Campbell Soup Co on Thursday posted quarterly profit below analysts' estimates despite strong sales of its V8 vegetable juice, as the company overhauled its supply chain in Australia and Indonesia.
Campbell also spent 15 percent more on marketing to help boost sales and said higher costs for meeting increased beverage volume cut into margins.
The largest U.S. soup maker said profit was $61 million, or 16 cents a share, in the fourth quarter ended July 29, compared with $44 million, or 11 cents a share, a year earlier. The fourth quarter is usually the lowest sales quarter for the company, since fewer people eat soup during the hot summer months.

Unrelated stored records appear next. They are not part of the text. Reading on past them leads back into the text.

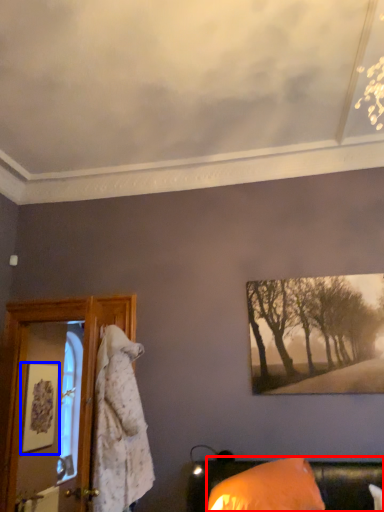 Question: Which point is closer to the camera, furniture (highlighted by a red box) or picture frame (highlighted by a blue box)?

Choices:
 (A) furniture
 (B) picture frame

Answer: (A) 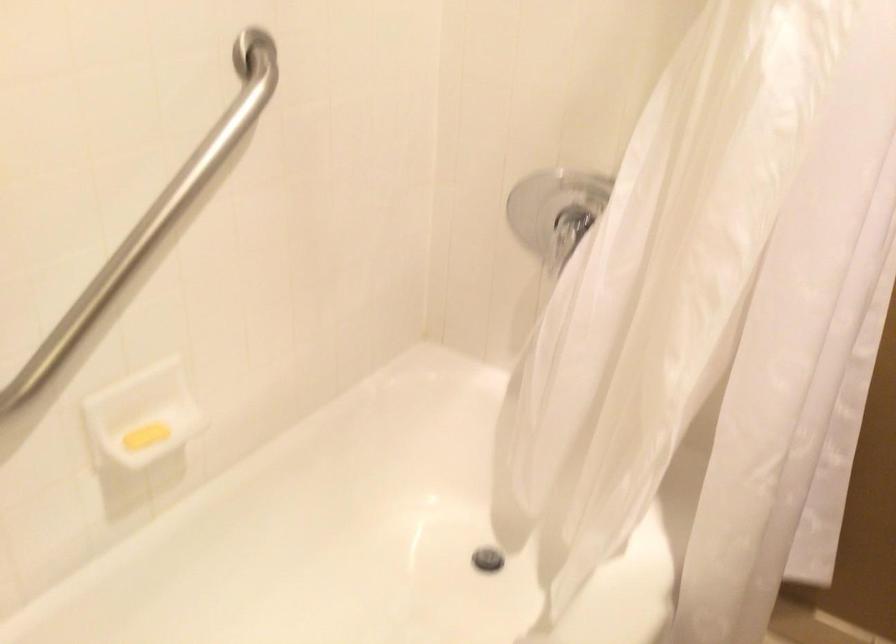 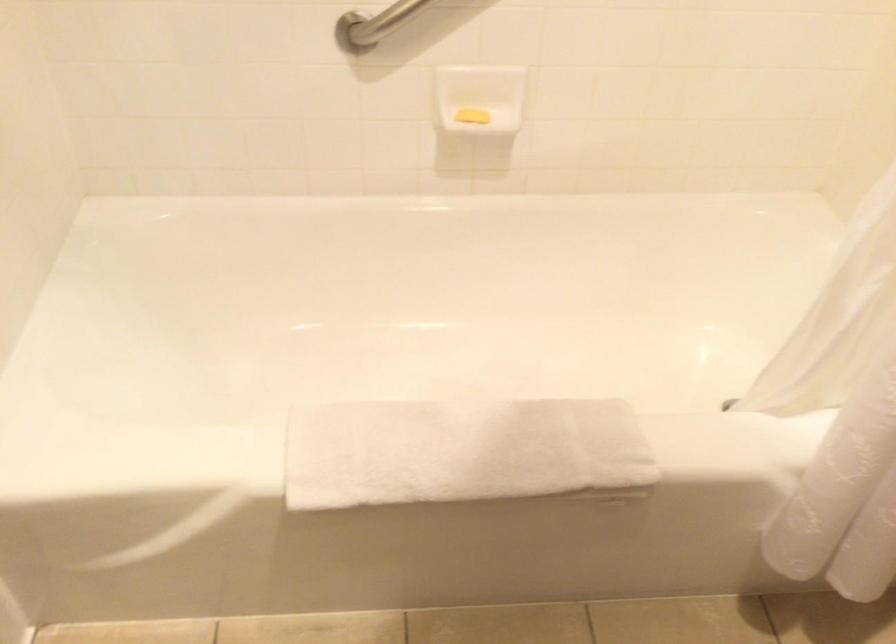 Where in the second image is the point corresponding to [152,436] from the first image?

(471, 116) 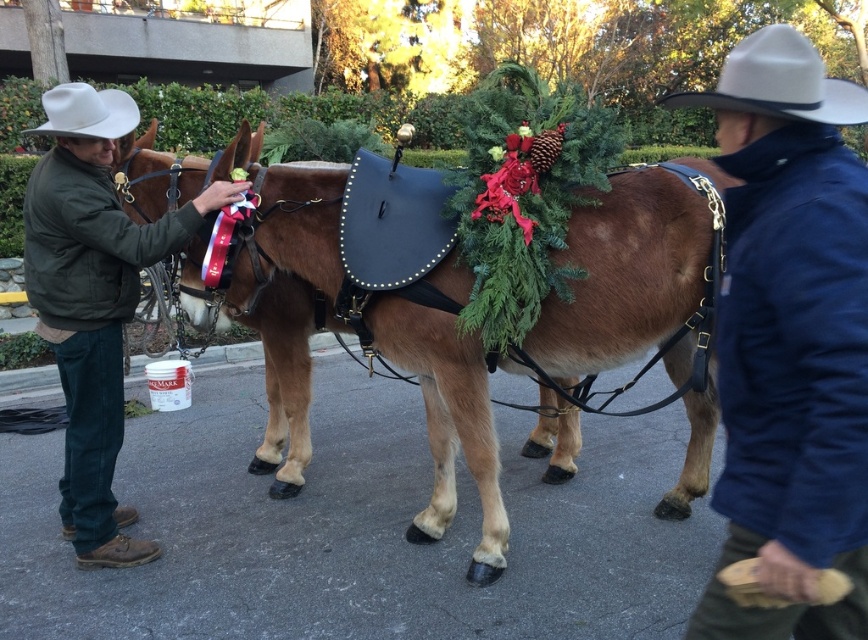 Question: Is blue woolen jacket at right further to the viewer compared to white felt cowboy hat at upper left?

Choices:
 (A) no
 (B) yes

Answer: (A)

Question: Which point is farther to the camera?

Choices:
 (A) white felt cowboy hat at upper left
 (B) brown leather saddle at center
 (C) green cotton jacket at left

Answer: (A)

Question: Can you confirm if green cotton jacket at left is positioned below white felt cowboy hat at upper left?

Choices:
 (A) no
 (B) yes

Answer: (B)

Question: Which point is farther to the camera?

Choices:
 (A) green cotton jacket at left
 (B) blue woolen jacket at right
 (C) white felt cowboy hat at upper right

Answer: (A)

Question: Can you confirm if blue woolen jacket at right is positioned to the left of white felt cowboy hat at upper left?

Choices:
 (A) yes
 (B) no

Answer: (B)

Question: Which point is closer to the camera?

Excluding one-time items, earnings from continuing operations were 14 cents a share, compared with 19 cents a share a year earlier. On that basis, analysts on average forecast 18 cents a share, according to Reuters Estimates.
Sales rose 9.6 percent to $1.59 billion.
The company, which also makes Pepperidge Farm baked goods and is considering the sale of its Godiva chocolate business, has seen sales helped by new products like lower sodium soup. The company is also expanding its soup business into China and Russia.
Like most food companies, Campbell has also raised prices to try to offset higher costs for ingredients like flour, oils and dairy products.
For fiscal year 2008, Campbell forecast a 5 percent to 7 percent increase in earnings per share from $1.95 in 2007, or $2.05 to $2.10 a share. Analysts on average forecast $2.14 a share, according to Reuters Estimates.
Campbell shares closed at $38 on Wednesday on the New York Stock Exchange. The stock is down 2.3 percent this year, compared with a 2.4 percent increase in the Standard & Poor's packaged foods index.